" Je veux du sexe mais pas d'amour, pas de baiser, pas d'être aimé, pas d'alentour ..."
Si l'on reprend les mots de Beaupain, titre de cette critique, on peut penser à Angèle au début de ce film qui commence par un p'tit coup, comme ça dans un coin. Première scène qui nous présente d'emblée Angèle, une fille un peu sauvage mais douce à la fois parce que complètement perdue. Elle ne sait pas très bien comment s'exprimer et puis surtout elle ne semble pas avoir vraiment appris la subtilité. C'est après avoir déposé une petite annonce,qu'elle rencontre Tony, marin. C'est un peu la Stéphanie de "De rouille et d'os" mais avec des jambes. Une petite femme qui ne sait plus bien comment avancer dans la vie... Ce n'est pas que Tony le sache mieux qu'elle mais bon, ils vont essayer quand même, avec peu de mots, peu d'envie aussi de s'apprivoiser, doucement dans un milieu peu propice à la beauté des corps, très masculin où Angèle tente de s'insérer en vidant des poissons.

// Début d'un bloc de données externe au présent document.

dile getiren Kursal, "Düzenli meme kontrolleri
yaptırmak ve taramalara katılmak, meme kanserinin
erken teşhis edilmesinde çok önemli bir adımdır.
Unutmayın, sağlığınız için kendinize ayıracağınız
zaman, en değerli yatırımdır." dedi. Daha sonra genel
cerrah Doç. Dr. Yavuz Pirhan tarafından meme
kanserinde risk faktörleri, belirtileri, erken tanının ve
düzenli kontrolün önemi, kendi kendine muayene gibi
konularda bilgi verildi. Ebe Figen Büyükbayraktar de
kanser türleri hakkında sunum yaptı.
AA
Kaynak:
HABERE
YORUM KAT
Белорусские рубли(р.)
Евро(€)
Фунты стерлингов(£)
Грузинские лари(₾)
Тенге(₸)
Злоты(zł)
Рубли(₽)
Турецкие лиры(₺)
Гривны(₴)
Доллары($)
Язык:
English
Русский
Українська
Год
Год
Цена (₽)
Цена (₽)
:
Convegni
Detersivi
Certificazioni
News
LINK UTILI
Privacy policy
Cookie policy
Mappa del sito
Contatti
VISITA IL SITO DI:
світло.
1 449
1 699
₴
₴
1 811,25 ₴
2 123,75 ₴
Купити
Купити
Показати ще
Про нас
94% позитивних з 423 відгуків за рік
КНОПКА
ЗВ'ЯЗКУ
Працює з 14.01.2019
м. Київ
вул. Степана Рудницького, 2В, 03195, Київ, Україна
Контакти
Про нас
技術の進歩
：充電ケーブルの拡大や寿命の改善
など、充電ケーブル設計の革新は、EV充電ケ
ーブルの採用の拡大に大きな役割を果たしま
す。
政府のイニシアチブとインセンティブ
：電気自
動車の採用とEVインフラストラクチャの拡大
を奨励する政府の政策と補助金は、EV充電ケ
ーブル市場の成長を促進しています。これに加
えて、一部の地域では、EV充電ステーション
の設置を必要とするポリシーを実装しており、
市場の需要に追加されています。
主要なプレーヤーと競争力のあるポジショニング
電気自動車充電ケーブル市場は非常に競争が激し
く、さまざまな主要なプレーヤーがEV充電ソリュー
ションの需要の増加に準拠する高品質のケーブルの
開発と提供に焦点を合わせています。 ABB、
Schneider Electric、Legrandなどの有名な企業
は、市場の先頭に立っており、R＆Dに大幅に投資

C'est un duo d'acteurs qui alors se lance où gravitent, autour, des seconds rôles: des parents, des grands-parents et même un fils qu'elle voudrait récupérer tout en ayant aussi peur que lui de se retrouver enfin. Il y a cette scène magnifique à l'école... Peu à peu les deux "amoureux malgré eux" tendent l'un vers l'autre leur coeur, celui qu'ils ont malgré toutes les tentatives pour le cacher, leurs yeux se font de plus en plus insistants quand ils se regardent et à la baise rapide que souhaitait Angèle succède l'envie réelle d'être avec l'autre même maladroitement, même avec l'espoir fragile d'un bonheur plus grand.

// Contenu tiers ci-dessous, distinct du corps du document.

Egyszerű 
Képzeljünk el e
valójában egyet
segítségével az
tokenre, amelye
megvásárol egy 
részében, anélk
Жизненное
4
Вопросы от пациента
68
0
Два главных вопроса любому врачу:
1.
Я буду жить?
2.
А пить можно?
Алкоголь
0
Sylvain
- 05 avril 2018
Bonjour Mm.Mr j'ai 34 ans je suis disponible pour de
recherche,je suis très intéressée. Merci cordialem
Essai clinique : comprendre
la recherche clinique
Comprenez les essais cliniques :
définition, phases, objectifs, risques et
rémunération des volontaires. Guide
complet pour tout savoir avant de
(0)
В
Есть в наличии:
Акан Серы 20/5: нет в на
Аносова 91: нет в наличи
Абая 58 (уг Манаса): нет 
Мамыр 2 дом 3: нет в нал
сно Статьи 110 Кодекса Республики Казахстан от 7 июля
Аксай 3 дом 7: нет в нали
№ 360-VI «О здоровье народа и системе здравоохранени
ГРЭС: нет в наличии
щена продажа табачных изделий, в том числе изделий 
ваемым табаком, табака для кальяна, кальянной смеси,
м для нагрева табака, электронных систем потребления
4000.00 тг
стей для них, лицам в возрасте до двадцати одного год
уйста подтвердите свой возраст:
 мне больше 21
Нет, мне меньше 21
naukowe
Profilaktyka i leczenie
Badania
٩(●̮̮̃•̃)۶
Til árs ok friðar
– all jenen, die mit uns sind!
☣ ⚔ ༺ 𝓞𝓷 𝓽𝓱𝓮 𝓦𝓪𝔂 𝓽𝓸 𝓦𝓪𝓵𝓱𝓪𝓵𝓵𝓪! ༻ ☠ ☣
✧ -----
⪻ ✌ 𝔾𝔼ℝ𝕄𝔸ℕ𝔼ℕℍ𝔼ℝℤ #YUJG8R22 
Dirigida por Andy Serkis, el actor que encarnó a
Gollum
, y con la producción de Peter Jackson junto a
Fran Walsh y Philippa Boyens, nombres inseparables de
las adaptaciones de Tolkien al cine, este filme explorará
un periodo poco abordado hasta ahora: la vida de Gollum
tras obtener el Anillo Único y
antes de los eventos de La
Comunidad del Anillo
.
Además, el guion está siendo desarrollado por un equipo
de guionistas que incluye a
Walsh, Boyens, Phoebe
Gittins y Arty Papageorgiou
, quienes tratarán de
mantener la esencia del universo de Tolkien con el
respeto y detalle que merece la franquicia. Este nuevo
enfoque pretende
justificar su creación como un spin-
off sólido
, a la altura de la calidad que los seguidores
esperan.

C'est un film rempli d'émotion et de justesse, où on passe beaucoup de temps à filmer Angèle à vélo. Un film qui filme la remontée vers le ciel de ce grand albatros à la Baudelaire, que Clotilde Hesme incarne avec cette petite tragédie que contient son jeu. Un albatros échoué sur un bateau avec ses "ailes de géant [qui] l'empêchent de marcher". Mais les hommes d'équipages tenteront d'abord la froideur avant d'accepter la douceur pour que l'albatros enfin puisse courir sur la plage toujours attaché à la Terre mais plus très loin de la grâce du ciel.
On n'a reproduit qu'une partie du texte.